# [Directions]
Below is a block of entries; repeat exactly the lines starting at the line that contains "ДОБАВИТЬ В КОРЗИНУ" and ending at the line that contains "HomeCom Easy et HomeCom Pro. Cette", both included.

Records excerpted from a collection
::::
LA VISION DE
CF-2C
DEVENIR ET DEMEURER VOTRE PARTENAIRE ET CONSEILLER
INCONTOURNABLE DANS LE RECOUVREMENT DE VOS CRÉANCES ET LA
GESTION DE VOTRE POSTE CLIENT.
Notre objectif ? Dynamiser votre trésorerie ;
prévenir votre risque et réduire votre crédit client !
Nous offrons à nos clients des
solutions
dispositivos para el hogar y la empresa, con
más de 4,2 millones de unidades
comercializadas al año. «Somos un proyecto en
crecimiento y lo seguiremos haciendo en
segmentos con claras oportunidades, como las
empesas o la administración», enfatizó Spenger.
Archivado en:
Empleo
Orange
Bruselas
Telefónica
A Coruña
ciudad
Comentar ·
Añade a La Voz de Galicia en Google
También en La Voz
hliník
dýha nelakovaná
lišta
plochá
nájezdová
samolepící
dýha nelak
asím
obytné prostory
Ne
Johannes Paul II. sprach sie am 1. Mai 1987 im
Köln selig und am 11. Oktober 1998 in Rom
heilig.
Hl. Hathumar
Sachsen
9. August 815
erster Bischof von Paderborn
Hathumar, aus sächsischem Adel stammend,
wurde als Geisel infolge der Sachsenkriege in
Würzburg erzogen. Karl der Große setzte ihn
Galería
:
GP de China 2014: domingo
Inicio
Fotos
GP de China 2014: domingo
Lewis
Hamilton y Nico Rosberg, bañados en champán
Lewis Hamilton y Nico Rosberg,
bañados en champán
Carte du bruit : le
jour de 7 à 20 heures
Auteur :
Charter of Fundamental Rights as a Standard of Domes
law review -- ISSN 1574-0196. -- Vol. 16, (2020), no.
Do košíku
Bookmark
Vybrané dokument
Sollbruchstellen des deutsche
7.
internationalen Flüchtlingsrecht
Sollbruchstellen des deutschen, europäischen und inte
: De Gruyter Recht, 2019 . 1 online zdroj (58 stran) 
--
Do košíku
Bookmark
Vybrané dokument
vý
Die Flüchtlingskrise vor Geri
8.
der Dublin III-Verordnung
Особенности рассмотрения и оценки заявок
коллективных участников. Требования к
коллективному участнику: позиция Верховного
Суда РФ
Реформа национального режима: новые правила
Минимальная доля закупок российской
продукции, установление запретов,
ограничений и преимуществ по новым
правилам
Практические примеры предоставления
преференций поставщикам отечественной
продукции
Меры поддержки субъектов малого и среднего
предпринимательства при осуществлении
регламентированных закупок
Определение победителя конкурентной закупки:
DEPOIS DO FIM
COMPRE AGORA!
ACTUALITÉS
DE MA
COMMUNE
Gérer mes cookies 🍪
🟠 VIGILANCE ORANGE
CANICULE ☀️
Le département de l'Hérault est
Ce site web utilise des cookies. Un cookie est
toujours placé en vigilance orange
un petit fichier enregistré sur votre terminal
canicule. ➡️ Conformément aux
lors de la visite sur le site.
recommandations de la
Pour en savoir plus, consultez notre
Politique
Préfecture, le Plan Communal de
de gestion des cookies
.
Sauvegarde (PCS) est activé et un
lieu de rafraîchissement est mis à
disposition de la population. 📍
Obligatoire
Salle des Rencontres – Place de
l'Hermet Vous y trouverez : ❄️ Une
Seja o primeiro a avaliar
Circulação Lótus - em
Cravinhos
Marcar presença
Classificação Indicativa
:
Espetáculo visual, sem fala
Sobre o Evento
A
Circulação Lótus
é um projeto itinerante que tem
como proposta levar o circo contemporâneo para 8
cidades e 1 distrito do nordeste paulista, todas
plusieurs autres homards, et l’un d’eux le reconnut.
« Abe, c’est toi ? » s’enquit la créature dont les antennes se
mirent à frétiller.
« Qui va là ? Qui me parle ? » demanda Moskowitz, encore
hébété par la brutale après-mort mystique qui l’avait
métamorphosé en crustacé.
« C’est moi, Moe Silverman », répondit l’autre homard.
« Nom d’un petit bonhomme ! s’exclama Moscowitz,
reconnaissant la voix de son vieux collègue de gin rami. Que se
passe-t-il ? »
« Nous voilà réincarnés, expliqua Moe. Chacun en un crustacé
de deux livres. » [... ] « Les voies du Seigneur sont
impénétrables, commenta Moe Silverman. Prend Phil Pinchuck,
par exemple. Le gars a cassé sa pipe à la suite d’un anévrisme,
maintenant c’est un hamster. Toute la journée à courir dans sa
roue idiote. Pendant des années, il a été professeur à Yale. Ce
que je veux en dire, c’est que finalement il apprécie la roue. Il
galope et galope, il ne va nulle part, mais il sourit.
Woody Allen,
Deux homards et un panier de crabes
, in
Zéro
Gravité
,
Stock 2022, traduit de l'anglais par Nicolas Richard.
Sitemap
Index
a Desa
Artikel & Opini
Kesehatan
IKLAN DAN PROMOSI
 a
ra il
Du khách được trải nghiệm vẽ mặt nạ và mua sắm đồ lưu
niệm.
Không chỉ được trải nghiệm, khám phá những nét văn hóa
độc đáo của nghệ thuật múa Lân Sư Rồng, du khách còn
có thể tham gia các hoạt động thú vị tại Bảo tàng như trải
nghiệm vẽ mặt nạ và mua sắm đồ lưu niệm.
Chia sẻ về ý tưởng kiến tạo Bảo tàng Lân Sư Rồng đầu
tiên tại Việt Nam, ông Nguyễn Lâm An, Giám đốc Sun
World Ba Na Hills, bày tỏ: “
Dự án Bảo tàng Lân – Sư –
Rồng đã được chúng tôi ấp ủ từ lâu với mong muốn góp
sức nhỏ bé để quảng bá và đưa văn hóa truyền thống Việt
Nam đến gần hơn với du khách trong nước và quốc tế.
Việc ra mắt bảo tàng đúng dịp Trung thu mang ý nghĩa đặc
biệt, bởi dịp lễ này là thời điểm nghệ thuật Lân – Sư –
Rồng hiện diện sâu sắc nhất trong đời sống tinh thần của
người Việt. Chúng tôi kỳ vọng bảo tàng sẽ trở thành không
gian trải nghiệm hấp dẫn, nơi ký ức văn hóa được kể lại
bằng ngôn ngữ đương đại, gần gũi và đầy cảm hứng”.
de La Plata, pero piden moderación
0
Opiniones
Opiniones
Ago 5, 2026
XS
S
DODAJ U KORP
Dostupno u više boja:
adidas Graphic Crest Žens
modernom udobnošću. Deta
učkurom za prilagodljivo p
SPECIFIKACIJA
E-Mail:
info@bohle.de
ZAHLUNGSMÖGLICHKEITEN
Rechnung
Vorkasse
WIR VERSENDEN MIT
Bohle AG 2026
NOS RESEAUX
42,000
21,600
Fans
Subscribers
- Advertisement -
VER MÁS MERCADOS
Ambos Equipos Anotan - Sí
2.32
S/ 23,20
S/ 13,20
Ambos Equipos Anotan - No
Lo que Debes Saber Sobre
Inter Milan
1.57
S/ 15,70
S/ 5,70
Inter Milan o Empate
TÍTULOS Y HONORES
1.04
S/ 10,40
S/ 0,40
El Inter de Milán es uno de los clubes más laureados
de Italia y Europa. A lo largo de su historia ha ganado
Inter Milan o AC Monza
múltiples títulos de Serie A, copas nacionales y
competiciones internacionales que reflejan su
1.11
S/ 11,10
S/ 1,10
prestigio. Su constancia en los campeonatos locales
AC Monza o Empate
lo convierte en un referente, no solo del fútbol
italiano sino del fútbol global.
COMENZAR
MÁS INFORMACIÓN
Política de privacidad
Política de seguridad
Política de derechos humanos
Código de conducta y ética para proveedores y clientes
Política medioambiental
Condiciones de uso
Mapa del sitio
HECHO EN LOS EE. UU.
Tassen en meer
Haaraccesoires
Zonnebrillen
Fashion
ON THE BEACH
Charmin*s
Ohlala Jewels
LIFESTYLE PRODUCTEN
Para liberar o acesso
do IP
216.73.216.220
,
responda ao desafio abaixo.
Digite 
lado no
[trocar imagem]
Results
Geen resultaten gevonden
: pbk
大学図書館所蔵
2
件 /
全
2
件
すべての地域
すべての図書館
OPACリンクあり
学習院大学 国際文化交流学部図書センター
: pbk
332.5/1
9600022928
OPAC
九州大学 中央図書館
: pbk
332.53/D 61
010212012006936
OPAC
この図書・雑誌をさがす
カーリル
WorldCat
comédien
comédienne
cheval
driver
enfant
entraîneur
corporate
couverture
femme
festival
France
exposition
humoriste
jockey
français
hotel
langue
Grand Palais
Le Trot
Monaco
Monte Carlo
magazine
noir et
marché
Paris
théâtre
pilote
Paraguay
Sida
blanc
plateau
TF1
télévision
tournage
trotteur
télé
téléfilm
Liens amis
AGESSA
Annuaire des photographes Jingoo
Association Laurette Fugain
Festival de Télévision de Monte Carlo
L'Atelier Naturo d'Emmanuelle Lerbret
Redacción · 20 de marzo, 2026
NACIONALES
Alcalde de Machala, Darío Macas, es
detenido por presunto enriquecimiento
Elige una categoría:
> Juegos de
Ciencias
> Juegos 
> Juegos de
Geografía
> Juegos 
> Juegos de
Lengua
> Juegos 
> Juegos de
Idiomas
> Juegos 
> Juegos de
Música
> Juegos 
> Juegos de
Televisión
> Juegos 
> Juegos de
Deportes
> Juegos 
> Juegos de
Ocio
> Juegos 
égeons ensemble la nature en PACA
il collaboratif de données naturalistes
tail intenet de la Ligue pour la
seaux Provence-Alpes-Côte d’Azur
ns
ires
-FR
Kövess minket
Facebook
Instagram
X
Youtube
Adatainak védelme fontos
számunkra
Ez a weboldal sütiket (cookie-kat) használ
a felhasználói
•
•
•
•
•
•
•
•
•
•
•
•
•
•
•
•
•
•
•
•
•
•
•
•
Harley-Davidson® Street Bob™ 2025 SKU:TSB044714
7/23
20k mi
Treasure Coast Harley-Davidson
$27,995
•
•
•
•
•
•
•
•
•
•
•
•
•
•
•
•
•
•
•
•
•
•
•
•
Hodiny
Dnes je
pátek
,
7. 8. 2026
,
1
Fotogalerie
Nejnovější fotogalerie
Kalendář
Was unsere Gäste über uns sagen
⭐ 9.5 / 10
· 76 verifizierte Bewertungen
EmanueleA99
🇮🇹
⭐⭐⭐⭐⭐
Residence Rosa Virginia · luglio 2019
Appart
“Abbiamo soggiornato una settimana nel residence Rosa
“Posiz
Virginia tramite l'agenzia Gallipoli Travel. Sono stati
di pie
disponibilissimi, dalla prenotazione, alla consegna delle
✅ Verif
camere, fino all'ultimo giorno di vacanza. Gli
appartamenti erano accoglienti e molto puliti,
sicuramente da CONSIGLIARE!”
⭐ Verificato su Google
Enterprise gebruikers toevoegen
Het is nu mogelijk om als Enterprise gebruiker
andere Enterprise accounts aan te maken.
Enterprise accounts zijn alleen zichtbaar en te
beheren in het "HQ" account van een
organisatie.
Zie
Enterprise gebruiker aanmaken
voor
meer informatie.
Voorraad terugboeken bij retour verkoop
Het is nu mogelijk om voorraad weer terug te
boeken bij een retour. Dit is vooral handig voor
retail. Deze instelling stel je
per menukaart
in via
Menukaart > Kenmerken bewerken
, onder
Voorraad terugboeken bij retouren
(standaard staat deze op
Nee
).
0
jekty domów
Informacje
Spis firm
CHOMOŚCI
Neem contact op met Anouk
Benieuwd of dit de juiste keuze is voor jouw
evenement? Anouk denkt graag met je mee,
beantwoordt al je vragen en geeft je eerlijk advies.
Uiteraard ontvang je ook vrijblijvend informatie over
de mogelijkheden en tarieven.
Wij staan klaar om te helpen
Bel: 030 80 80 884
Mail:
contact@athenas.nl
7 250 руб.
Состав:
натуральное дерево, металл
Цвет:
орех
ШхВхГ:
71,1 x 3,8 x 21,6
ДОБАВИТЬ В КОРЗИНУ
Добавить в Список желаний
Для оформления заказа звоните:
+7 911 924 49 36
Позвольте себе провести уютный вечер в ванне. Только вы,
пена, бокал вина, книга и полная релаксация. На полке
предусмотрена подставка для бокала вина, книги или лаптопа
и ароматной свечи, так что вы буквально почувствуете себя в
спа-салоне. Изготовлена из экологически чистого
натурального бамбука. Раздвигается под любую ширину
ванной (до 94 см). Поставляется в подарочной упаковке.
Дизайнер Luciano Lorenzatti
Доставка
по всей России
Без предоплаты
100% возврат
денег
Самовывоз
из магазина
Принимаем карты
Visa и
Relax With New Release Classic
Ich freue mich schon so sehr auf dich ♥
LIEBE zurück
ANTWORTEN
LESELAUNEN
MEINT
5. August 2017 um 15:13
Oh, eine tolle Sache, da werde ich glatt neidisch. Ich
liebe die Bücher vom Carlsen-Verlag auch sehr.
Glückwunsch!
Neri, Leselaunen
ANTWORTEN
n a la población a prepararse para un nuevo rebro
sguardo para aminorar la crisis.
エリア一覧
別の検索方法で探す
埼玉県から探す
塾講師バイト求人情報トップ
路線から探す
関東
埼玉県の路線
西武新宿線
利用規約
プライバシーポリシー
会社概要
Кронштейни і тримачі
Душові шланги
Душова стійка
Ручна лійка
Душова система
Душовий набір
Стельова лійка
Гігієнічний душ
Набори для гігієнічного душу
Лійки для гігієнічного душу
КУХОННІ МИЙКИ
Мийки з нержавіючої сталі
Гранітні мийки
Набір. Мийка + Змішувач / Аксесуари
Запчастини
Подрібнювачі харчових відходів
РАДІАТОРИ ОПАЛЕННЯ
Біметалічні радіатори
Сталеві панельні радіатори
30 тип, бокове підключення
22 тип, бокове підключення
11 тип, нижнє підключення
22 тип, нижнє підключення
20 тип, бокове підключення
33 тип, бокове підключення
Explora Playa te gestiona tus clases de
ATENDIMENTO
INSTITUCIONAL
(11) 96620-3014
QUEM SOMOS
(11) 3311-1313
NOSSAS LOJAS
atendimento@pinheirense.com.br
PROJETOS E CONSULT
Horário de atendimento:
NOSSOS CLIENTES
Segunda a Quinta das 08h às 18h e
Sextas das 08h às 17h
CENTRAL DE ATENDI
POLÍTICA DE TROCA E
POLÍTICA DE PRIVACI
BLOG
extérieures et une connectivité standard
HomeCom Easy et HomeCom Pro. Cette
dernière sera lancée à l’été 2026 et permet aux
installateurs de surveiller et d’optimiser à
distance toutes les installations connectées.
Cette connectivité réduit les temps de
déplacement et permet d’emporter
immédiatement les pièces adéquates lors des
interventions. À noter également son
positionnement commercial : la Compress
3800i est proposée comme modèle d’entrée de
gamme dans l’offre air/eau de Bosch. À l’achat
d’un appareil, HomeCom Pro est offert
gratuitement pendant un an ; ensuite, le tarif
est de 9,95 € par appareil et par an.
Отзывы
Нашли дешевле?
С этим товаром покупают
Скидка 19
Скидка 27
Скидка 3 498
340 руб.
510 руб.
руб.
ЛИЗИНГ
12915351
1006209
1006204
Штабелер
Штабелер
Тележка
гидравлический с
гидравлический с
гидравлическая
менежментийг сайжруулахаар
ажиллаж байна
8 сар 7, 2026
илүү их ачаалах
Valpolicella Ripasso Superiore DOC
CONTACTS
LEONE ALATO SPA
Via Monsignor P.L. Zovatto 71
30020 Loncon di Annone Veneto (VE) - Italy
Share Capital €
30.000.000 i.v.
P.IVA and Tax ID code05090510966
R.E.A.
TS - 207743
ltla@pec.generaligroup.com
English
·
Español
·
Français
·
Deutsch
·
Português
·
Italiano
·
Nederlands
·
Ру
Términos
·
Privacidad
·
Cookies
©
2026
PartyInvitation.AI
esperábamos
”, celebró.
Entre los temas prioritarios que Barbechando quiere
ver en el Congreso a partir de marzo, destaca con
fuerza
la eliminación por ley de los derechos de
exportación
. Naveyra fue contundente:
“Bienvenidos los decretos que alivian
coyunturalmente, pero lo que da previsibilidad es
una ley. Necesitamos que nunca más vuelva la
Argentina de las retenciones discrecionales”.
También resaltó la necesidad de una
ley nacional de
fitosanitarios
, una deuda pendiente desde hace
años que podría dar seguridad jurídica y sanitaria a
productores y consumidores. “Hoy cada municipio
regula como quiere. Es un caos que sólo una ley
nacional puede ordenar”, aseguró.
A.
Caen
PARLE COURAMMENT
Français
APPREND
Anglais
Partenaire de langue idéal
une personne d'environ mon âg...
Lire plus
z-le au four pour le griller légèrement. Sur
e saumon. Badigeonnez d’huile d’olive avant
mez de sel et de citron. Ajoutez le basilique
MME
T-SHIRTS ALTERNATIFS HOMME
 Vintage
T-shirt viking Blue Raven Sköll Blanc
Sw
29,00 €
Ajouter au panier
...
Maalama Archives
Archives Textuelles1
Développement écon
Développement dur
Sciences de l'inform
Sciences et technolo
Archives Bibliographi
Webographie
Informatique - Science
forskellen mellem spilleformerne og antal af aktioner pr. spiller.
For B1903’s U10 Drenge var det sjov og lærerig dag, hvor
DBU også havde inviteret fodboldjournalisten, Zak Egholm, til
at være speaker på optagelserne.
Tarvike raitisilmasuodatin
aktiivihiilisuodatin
::::
# [Response to the task]
ДОБАВИТЬ В КОРЗИНУ
Добавить в Список желаний
Для оформления заказа звоните:
+7 911 924 49 36
Позвольте себе провести уютный вечер в ванне. Только вы,
пена, бокал вина, книга и полная релаксация. На полке
предусмотрена подставка для бокала вина, книги или лаптопа
и ароматной свечи, так что вы буквально почувствуете себя в
спа-салоне. Изготовлена из экологически чистого
натурального бамбука. Раздвигается под любую ширину
ванной (до 94 см). Поставляется в подарочной упаковке.
Дизайнер Luciano Lorenzatti
Доставка
по всей России
Без предоплаты
100% возврат
денег
Самовывоз
из магазина
Принимаем карты
Visa и
Relax With New Release Classic
Ich freue mich schon so sehr auf dich ♥
LIEBE zurück
ANTWORTEN
LESELAUNEN
MEINT
5. August 2017 um 15:13
Oh, eine tolle Sache, da werde ich glatt neidisch. Ich
liebe die Bücher vom Carlsen-Verlag auch sehr.
Glückwunsch!
Neri, Leselaunen
ANTWORTEN
n a la población a prepararse para un nuevo rebro
sguardo para aminorar la crisis.
エリア一覧
別の検索方法で探す
埼玉県から探す
塾講師バイト求人情報トップ
路線から探す
関東
埼玉県の路線
西武新宿線
利用規約
プライバシーポリシー
会社概要
Кронштейни і тримачі
Душові шланги
Душова стійка
Ручна лійка
Душова система
Душовий набір
Стельова лійка
Гігієнічний душ
Набори для гігієнічного душу
Лійки для гігієнічного душу
КУХОННІ МИЙКИ
Мийки з нержавіючої сталі
Гранітні мийки
Набір. Мийка + Змішувач / Аксесуари
Запчастини
Подрібнювачі харчових відходів
РАДІАТОРИ ОПАЛЕННЯ
Біметалічні радіатори
Сталеві панельні радіатори
30 тип, бокове підключення
22 тип, бокове підключення
11 тип, нижнє підключення
22 тип, нижнє підключення
20 тип, бокове підключення
33 тип, бокове підключення
Explora Playa te gestiona tus clases de
ATENDIMENTO
INSTITUCIONAL
(11) 96620-3014
QUEM SOMOS
(11) 3311-1313
NOSSAS LOJAS
atendimento@pinheirense.com.br
PROJETOS E CONSULT
Horário de atendimento:
NOSSOS CLIENTES
Segunda a Quinta das 08h às 18h e
Sextas das 08h às 17h
CENTRAL DE ATENDI
POLÍTICA DE TROCA E
POLÍTICA DE PRIVACI
BLOG
extérieures et une connectivité standard
HomeCom Easy et HomeCom Pro. Cette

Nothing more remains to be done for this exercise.